CHILD CUSTODY AND VISITATION

Custody and visitation issues can be addressed either in an original action for divorce, after a divorce is granted and there has been a change (“Material Change Affecting the Welfare of the Child”) in the circumstances of the parties and/or the child or children, or in the Paternity/Legitimization action described in the corresponding tab above (click on this link to be taken directly to the tab.) Other parties may intervene in original actions of divorce between the parties with children, such as Grandparents and other extended family members that the Court deems should be considered as parties. Likewise, other parties may, after a divorce is finalized, step forward and ask for custody or visitation rights to the children. Certain proof must be made by those parties that will satisfy the requirements of the laws in Georgia before someone other than a parent will be granted rights to a child, but it can be done.

As you can guess, custody — more so than visitation issues, are difficult cases, and more often than not, they are the most contested cases. These cases will result in a Parenting Plan being completed per the Court’s Ruling, or in the case of the parties reaching an Agreement on this issue, then according to the parties’ wishes. In any event, a Parenting Plan must be submitted, and a link to that document may be found here, or you may click on the tab above.
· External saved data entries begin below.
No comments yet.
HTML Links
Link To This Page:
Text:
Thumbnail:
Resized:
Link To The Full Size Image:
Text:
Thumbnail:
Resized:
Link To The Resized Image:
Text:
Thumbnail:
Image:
Visitation is considered a part of custody, and to change visitation, one must show that there has been a “material change of circumstances” (see above) which change affects the “welfare of the minor child(ren).” Visitation, as well as custody actions cannot be modified more than once every two years, unless emergency situations arise. Visitation is also considered by the Court during initial divorce proceedings, and under normal conditions, the non-custodial parent will have a standard visitation schedule, unless the parties agree to something different.
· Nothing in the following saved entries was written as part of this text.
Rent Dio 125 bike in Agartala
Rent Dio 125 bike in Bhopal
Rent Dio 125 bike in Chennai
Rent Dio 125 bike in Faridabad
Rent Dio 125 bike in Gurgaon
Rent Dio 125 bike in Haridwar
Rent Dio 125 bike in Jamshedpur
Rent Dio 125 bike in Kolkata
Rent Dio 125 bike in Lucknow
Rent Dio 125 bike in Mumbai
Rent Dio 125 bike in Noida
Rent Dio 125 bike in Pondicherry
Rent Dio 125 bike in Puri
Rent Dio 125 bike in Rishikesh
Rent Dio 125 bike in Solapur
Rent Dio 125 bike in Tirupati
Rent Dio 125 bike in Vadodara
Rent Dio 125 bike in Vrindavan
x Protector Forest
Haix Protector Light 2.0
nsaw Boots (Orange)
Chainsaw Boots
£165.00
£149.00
It should be noted that until a few years ago, children of the age of 14 years or older were able to “elect” the parent with whom they wish to live, subject to visitation with the other parent. These teens no longer are able to elect their custodial parent and have it honored by the Court without question, as was formally the case. However, these children may still make their wishes known, and those wishes are normally honored by the Court. Likewise, 11, 12, and 13 year olds may inform the Court of their wishes, but their wishes carry far less clout with the Court, and are treated for information purposes, only.